(Collected data)
□ □ □
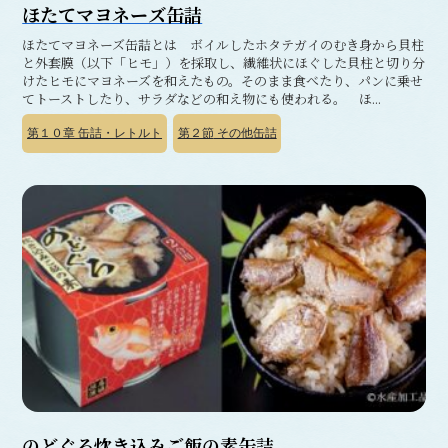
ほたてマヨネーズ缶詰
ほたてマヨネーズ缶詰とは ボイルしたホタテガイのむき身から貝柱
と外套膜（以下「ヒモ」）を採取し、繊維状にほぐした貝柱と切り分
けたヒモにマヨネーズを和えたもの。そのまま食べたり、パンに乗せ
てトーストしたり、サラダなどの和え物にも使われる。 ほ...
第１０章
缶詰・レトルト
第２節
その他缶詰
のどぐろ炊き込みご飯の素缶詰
□ □ □
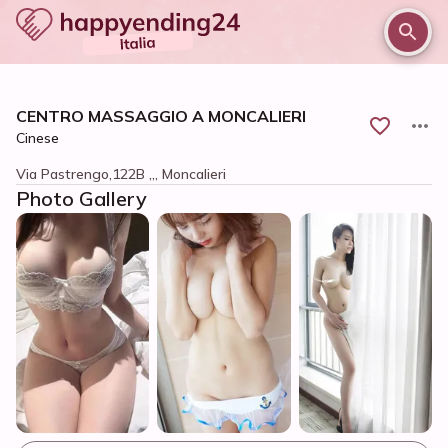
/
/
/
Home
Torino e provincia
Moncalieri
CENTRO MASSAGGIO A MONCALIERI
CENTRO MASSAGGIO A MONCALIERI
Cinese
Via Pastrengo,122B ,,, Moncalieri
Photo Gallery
□ □ □
From the entries above, return exactly the line containing "と外套膜（以下「ヒモ」）を採取し、繊維状にほぐした貝柱と切り分", the line containing "のどぐろ炊き込みご飯の素缶詰", and all lines between, and nothing else.

と外套膜（以下「ヒモ」）を採取し、繊維状にほぐした貝柱と切り分
けたヒモにマヨネーズを和えたもの。そのまま食べたり、パンに乗せ
てトーストしたり、サラダなどの和え物にも使われる。 ほ...
第１０章
缶詰・レトルト
第２節
その他缶詰
のどぐろ炊き込みご飯の素缶詰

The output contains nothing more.